Chan Kin-man is no stranger to the delays and unfulfilled promises that define the city's long fight for a fully democratic system of government.
In 1987, Chan was talking with Lady Youde, wife of the late colonial governor Edward Youde, at a scholarship awards ceremony. Chan had been chosen for a postgraduate studies grant set up to honour the governor, who had died the previous year.
Lady Youde asked Chan whether he supported introducing direct election for the Legislative Council in 1988, a hotly debated issue at the time. Without hesitation, Chan, whose topic for his master's degree at Chinese University was democratic development in Hong Kong, said "yes".
"Lady Youde told me the business sector in Hong Kong was not ready for direct election and it may be introduced later," Chan recalled. The colonial government decided not to introduce direct election in 1988, and three years later, 18 directly elected seats of the legislature were returned by "one man, one vote" for the first time in the history of the colony.
Twenty-six years later, Chan, now an associate professor of sociology at Chinese University, said he was saddened that the prospect for universal suffrage in Hong Kong remained uncertain and that the business sector continued to resist its implementation.
For many years, Chan advocated engaging in dialogue with Beijing over Hong Kong's political reform. Whether certain outspoken critics liked it or not, communicating with the central government was necessary for reaching a solution, he said.

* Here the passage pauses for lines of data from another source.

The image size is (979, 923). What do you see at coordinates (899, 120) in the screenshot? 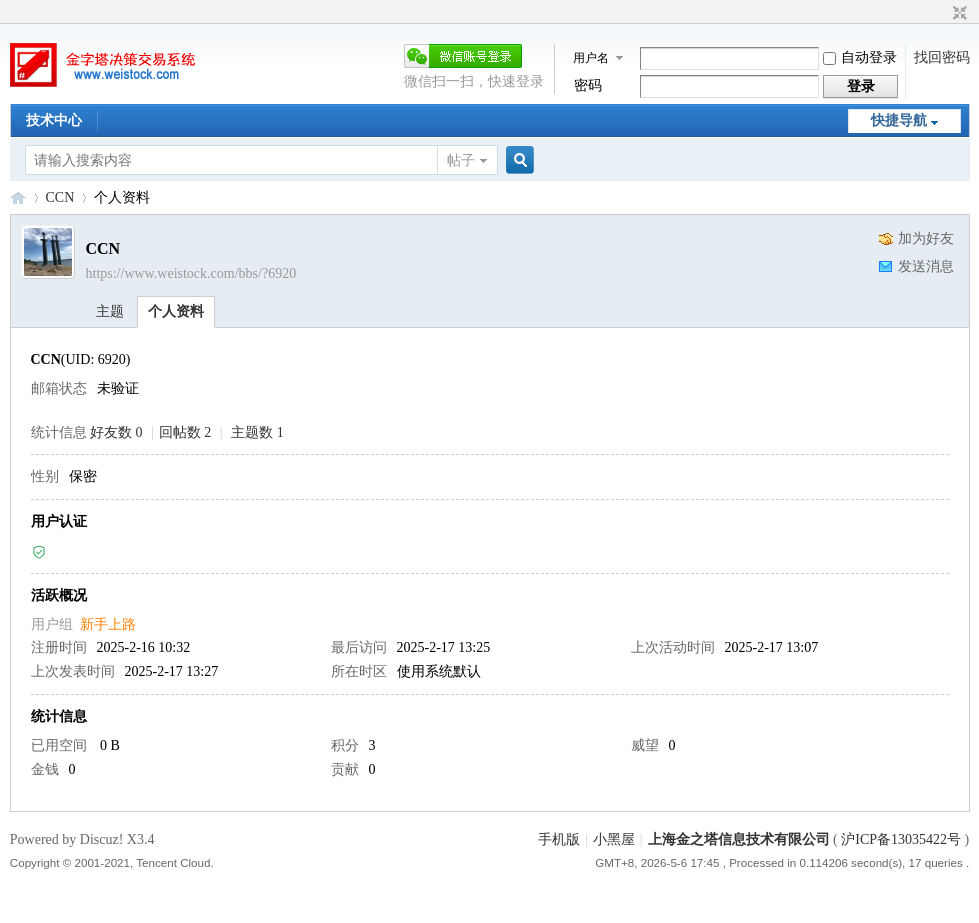
I see `快捷导航` at bounding box center [899, 120].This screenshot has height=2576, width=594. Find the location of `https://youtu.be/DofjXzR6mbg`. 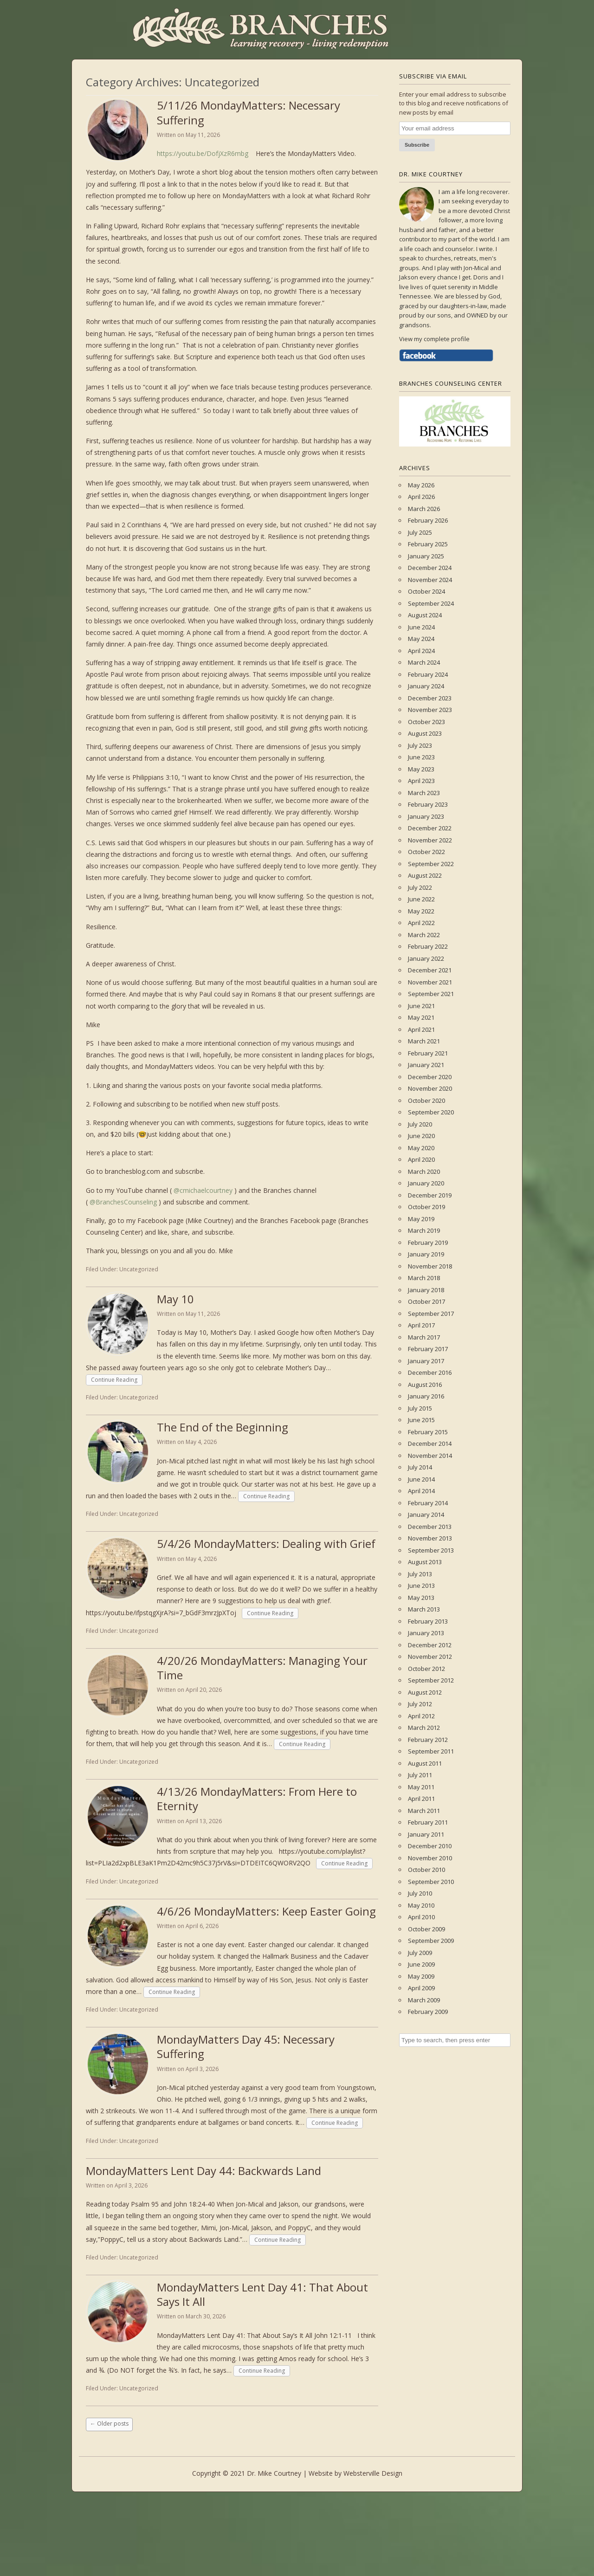

https://youtu.be/DofjXzR6mbg is located at coordinates (202, 153).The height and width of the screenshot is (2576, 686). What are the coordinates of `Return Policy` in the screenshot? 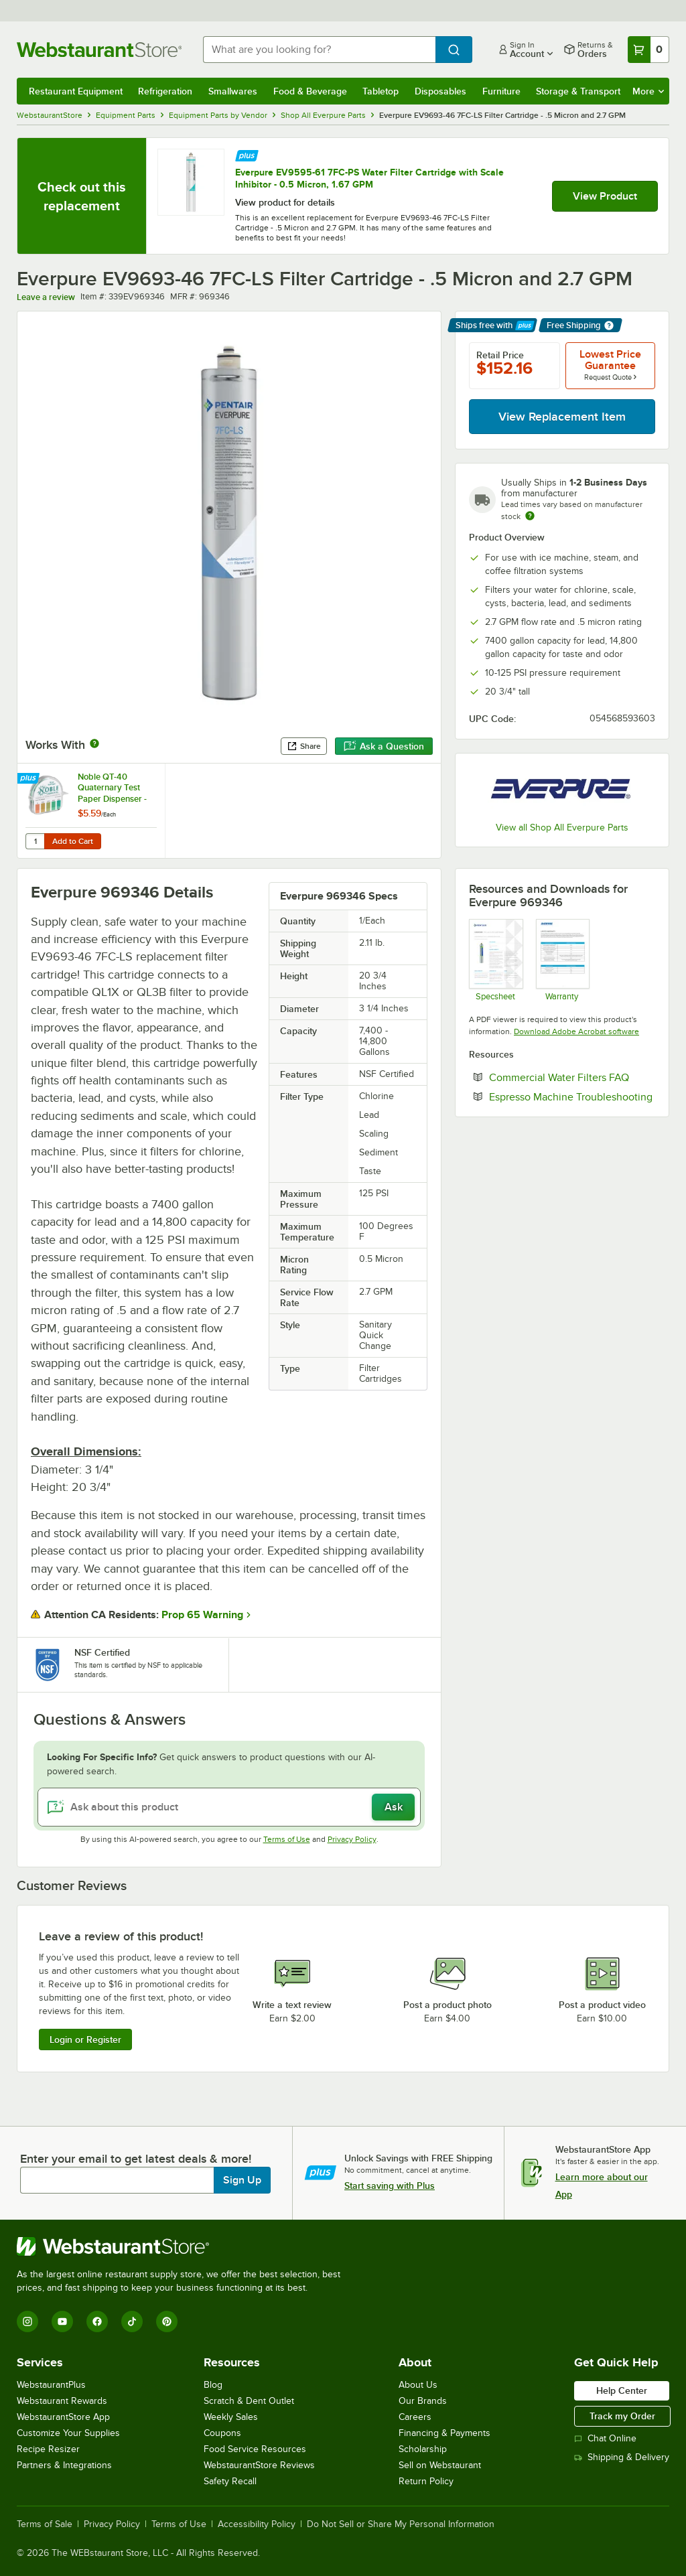 It's located at (426, 2481).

Chan was convenor of a scholars group under the Democratic Development Network led by veteran pro-democracy activist Reverend Chu Yiu-ming. Chan and fellow academics in the group were frustrated after Beijing rejected electing the chief executive in 2007 by universal suffrage.
Chan persevered and became a core member of the Alliance for Universal Suffrage, a coalition of moderate pan-democratic group founded in January 2010.
In May 2010, he was one of seven alliance members who discussed the electoral reform package for 2012 with Li Gang , a deputy director of the central government's liaison office in Hong Kong.
In a dramatic U-turn, Beijing gave the green light to the Democratic Party's "one man, two votes" proposal, under which candidates for five new seats would be nominated by elected district councillors. The winners would be decided by the city's 3.2 million voters.
But since that small victory, Chan's frustration has grown over Beijing's lack of commitment in preparing for universal suffrage.
"The central government has not been making a serious effort in communicating with moderate pan-democrats to pave the way for attaining universal suffrage in 2017," he said.
Chan was further alarmed by recent remarks by chairman of the National People Congress Law Committee Qiao Xiaoyang . The top official said on March 24 in Shenzhen that those "who confront the central government" would be ineligible to become chief executive. Qiao's remarks sparked fears among pan-democrats that their candidates would be screened out of the 2017 election.
"It sounds terrible that Beijing does not bother about international democratic standards when it talks about implementing universal suffrage. My bottom line is that pan-democratic candidates should be allowed to enter the chief executive race because the camp enjoys the support of a substantial proportion of voters in Hong Kong," he said.
Frustrated with Beijing's stance, the academic made a surprising move when he joined hands with University of Hong Kong law Professor Benny Tai Yiu-ting and Chu to spearhead the Occupy Central movement.
The civil disobedience plan aims at blocking traffic in the heart of Central to force Beijing to follow through on its universal suffrage promises. They will launch the action in July next year if the Hong Kong government fails to deliver a proposal for universal suffrage in line with international democratic standards.
"I was very down and sad when I attended the press conference on March 27. I have advocated dialogue with the central government for many years, but now I will take part in the civil disobedience movement," he said.
"But I believe that Beijing won't take political reform in Hong Kong seriously unless it faces tremendous pressure from Hong Kong people. The central government should understand that there is an urgent need to introduce genuine universal suffrage to resolve the city's governance crisis," he said.
Chan said he was ready to be arrested for taking part in the movement, even if it costs him his teaching post.
"Benny and I want to trigger a debate in the community whether our universities would be justified in sacking academics who engage in non-violent civil disobedience campaign to fight for social justice."
"If we face a trial in court, we won't dispute that we broke the law and we will make a political statement in the courtroom to spell out our vision," Chan said.
1983: Bachelor of Social Science, Chinese University.
1995: Doctorate in sociology, Yale University.
1993 to present: Teaching at department of sociology, Chinese University.
Director, Centre for Civil Society Studies, Chinese University.
Director of Universities Service Centre for China Studies, Chinese University.